Every stop and turn there is an announcement or commentary about the market. All the while there is the serious business of the leaseholder and their homes.
LEASE holds stakeholder meetings every 6 months and at the last one in December there was discussion after a comment that a leasehold property is not ownership. Of course this is nonsense. Even rental is ownership, it gives you a right to your home.
There is a debate about leasehold being good or bad and I genuinely believe that misses the point. Leasehold has been around in England and Wales for a very long time. The problem is not the tenure types; the problems are social and human. It is the guys who want to behave unreasonably – on both sides of the table that cause the issues.
Some leaseholders may want not a lot spent on the property for anything because that is their mind set and others will want everything pristine and immaculate. This is human nature. What we have to seek to do is keep working to narrow the divide on the extremes of each side.
The real challenge however is to look at the elements that cause hardship and are less service orientated. I am referring to the need for lease extensions, the conflict that is caused with administration fees, the conflict that is caused by exit fees.
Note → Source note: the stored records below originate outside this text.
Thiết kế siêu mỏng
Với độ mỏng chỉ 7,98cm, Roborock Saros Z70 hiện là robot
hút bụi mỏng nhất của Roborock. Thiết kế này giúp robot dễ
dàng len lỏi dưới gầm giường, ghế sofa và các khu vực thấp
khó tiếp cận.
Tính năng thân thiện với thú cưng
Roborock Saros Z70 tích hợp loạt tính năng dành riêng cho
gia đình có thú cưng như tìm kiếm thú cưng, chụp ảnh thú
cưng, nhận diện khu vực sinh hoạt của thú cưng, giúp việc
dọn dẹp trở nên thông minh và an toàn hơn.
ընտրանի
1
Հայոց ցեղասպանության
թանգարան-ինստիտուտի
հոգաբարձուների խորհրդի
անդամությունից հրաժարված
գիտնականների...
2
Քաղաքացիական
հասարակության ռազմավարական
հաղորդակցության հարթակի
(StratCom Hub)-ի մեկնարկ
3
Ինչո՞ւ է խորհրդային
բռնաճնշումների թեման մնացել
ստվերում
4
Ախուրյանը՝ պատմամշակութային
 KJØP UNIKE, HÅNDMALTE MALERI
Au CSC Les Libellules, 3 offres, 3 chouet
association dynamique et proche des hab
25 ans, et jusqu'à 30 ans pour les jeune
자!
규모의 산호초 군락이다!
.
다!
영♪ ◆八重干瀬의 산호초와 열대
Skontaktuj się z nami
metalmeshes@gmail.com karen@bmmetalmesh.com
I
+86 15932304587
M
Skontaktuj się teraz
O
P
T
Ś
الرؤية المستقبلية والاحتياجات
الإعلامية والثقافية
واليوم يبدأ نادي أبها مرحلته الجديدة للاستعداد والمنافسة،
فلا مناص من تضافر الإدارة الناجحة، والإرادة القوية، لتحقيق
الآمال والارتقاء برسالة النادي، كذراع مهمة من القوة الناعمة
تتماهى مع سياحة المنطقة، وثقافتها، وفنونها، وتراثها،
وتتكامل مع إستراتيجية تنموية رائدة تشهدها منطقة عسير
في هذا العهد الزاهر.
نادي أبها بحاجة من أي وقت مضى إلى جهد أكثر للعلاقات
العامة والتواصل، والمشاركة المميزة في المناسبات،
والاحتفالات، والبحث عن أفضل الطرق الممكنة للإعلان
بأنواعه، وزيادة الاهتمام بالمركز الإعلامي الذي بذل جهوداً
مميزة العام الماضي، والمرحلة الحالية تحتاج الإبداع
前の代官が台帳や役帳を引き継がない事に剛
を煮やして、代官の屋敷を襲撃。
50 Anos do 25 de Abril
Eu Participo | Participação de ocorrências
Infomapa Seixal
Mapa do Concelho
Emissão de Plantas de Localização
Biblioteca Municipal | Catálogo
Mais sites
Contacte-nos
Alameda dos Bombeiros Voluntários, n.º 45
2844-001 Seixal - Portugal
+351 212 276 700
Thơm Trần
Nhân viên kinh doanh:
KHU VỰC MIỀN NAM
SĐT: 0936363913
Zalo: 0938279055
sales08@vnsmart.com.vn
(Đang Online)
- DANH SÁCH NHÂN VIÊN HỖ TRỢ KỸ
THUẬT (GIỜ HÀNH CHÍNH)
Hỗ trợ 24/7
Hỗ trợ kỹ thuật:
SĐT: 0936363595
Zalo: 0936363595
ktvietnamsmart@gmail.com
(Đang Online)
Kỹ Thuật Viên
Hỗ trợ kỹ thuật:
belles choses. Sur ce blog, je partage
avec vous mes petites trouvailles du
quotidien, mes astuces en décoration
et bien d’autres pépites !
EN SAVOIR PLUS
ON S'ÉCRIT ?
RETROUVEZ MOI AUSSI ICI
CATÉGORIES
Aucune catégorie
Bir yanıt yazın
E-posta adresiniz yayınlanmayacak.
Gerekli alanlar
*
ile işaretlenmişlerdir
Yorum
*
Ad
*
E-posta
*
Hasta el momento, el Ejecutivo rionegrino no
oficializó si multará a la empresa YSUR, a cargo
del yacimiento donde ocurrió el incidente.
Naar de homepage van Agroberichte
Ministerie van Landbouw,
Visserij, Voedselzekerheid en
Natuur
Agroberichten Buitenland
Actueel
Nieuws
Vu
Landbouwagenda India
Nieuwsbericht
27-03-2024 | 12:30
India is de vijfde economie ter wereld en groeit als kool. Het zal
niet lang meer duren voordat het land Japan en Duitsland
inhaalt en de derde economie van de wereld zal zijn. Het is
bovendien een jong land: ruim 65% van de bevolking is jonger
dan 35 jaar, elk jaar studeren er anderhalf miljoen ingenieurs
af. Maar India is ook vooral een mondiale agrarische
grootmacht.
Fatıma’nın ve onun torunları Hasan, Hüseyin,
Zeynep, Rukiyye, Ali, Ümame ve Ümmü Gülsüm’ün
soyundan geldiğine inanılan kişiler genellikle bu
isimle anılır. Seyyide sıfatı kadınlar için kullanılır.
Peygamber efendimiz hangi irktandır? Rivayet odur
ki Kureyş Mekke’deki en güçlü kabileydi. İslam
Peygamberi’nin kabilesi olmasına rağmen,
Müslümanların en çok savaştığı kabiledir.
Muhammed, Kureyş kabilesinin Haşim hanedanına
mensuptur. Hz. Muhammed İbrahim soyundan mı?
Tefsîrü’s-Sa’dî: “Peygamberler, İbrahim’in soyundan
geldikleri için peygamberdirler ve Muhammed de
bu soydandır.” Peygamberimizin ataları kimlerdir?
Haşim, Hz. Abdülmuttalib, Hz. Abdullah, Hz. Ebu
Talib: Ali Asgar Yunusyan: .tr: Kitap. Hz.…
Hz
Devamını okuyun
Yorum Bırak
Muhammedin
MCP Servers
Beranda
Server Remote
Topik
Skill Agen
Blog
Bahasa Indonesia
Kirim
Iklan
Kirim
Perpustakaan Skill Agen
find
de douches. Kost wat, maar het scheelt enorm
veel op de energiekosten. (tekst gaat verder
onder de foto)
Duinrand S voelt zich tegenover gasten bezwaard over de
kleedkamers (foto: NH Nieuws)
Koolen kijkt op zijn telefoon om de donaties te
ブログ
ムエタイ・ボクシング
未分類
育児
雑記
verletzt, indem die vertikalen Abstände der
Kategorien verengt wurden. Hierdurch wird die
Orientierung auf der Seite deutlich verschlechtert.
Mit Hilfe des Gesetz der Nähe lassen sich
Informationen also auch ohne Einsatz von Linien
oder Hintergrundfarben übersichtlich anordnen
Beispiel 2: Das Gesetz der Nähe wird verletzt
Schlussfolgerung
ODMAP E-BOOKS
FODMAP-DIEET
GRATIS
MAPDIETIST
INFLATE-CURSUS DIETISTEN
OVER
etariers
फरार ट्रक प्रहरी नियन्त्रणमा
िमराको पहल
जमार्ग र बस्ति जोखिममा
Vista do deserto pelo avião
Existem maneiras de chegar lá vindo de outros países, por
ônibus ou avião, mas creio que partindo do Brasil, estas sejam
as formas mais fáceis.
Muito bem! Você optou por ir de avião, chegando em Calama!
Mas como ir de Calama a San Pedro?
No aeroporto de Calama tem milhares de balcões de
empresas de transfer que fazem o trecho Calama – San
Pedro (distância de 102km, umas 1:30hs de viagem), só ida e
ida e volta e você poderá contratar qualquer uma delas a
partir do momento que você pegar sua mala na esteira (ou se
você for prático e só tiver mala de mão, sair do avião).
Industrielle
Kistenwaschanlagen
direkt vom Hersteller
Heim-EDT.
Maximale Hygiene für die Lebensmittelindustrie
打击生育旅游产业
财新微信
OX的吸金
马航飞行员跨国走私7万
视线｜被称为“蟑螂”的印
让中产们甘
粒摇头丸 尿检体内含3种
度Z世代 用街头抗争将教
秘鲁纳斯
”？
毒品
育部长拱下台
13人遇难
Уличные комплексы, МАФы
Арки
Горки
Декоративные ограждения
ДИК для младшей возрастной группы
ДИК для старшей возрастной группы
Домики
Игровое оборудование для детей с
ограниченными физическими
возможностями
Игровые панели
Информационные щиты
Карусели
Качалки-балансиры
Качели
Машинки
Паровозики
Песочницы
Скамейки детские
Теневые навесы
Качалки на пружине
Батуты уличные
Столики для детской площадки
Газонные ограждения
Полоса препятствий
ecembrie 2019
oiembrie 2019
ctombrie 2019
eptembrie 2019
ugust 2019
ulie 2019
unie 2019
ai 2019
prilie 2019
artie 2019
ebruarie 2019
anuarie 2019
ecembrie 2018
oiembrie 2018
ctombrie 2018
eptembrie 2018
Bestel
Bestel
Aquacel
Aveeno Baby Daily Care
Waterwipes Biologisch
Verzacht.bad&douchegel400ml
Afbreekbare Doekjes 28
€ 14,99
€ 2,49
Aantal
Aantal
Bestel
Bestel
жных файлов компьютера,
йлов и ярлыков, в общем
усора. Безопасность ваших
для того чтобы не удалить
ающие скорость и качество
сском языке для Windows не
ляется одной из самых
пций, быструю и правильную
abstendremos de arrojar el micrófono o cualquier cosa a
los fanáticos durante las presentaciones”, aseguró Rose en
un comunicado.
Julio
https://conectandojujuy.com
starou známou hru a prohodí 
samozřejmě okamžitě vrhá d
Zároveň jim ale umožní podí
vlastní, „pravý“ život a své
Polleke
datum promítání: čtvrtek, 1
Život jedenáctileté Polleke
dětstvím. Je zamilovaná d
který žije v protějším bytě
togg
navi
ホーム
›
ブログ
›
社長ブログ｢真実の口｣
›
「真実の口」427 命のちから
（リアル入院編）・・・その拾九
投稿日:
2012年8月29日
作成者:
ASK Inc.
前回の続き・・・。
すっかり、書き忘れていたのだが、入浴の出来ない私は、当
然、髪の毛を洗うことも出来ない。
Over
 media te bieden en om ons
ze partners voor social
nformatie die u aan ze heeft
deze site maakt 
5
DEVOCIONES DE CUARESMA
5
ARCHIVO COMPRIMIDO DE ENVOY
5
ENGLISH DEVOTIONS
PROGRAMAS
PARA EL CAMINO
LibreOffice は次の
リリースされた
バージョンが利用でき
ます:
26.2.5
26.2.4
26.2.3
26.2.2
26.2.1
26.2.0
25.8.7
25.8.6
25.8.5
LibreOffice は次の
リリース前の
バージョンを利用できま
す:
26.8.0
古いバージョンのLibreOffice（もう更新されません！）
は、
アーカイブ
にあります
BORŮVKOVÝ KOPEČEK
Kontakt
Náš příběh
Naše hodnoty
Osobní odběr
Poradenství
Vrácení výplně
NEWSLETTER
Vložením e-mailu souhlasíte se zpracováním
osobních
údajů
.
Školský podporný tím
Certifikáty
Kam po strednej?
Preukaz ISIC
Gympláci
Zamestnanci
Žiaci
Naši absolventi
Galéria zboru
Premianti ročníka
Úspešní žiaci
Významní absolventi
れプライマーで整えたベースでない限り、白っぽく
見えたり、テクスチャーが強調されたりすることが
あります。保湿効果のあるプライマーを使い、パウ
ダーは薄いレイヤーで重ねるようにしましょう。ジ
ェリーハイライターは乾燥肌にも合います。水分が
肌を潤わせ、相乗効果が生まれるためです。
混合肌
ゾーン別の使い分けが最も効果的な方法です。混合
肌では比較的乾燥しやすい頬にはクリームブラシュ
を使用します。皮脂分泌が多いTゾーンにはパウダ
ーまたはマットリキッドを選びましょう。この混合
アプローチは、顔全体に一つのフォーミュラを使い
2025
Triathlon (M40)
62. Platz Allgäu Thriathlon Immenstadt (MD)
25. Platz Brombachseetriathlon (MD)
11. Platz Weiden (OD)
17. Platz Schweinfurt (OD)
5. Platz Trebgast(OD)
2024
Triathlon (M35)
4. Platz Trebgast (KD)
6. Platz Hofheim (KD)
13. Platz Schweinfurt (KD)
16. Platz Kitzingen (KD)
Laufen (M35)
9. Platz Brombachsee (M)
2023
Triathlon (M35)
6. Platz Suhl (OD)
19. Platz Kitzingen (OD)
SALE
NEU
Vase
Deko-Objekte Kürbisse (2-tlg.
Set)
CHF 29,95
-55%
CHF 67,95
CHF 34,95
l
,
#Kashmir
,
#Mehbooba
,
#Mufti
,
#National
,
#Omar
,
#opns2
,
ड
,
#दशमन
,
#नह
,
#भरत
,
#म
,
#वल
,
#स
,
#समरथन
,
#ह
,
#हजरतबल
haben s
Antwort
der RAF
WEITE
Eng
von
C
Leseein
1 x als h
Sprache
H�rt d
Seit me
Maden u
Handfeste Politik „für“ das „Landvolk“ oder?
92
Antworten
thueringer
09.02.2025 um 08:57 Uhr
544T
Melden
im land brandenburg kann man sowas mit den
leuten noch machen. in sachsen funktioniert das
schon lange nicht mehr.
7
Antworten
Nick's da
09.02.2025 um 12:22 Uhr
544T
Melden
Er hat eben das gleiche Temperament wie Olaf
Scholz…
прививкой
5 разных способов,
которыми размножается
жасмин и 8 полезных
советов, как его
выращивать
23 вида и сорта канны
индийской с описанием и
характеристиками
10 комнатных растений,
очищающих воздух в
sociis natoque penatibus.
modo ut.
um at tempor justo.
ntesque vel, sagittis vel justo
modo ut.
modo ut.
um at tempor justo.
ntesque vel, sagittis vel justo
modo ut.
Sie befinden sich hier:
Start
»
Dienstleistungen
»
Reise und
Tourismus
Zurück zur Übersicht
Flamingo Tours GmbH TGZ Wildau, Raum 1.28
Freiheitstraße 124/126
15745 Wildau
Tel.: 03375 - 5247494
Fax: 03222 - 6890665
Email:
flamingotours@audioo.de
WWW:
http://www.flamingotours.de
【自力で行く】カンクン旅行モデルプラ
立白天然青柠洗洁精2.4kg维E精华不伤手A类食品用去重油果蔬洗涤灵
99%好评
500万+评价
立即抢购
Well on the exit fees the Law Commission are consulting at the moment and we will see what their proposals are. Lease extensions could be addressed by legislating that all flats must be sold with leases of at least 250 years. We could introduce standard forms of lease that removes the problems encountered with wording and nuance between sinking fund, reserve fund, and a raft of other technical points. Administration fees already have to be reasonable and are challengeable; although there are always charges we are not happy with – I hate the 5p plastic bag charge. Not because I don’t think it’s a good idea just because we should be able to be responsible and reduce over usage without a charge.
This will take a lot of people working together but what is achievable and doable now is working on education of the responsibilities everyone has in their role in dealing with people’s homes and with living in leasehold. I am confident we can move these areas forward as long as well play our part.